**Records provided**
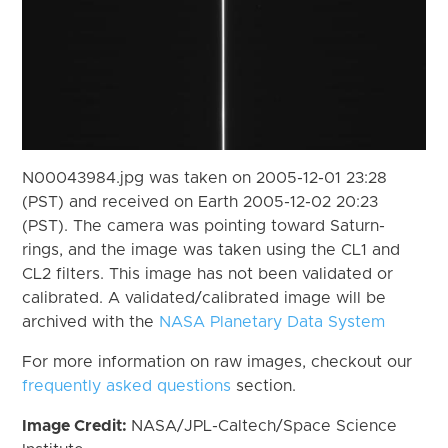
N00043984.jpg was taken on 2005-12-01 23:28
(PST) and received on Earth 2005-12-02 20:23
(PST). The camera was pointing toward Saturn-
rings, and the image was taken using the CL1 and
CL2 filters. This image has not been validated or
calibrated. A validated/calibrated image will be
archived with the
NASA Planetary Data System
For more information on raw images, checkout our
frequently asked questions
section.
Image Credit:
NASA/JPL-Caltech/Space Science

**Brief**
The listing above needs to be output again exactly. Don't include the pictures.

**Answer**
N00043984.jpg was taken on 2005-12-01 23:28
(PST) and received on Earth 2005-12-02 20:23
(PST). The camera was pointing toward Saturn-
rings, and the image was taken using the CL1 and
CL2 filters. This image has not been validated or
calibrated. A validated/calibrated image will be
archived with the
NASA Planetary Data System
For more information on raw images, checkout our
frequently asked questions
section.
Image Credit:
NASA/JPL-Caltech/Space Science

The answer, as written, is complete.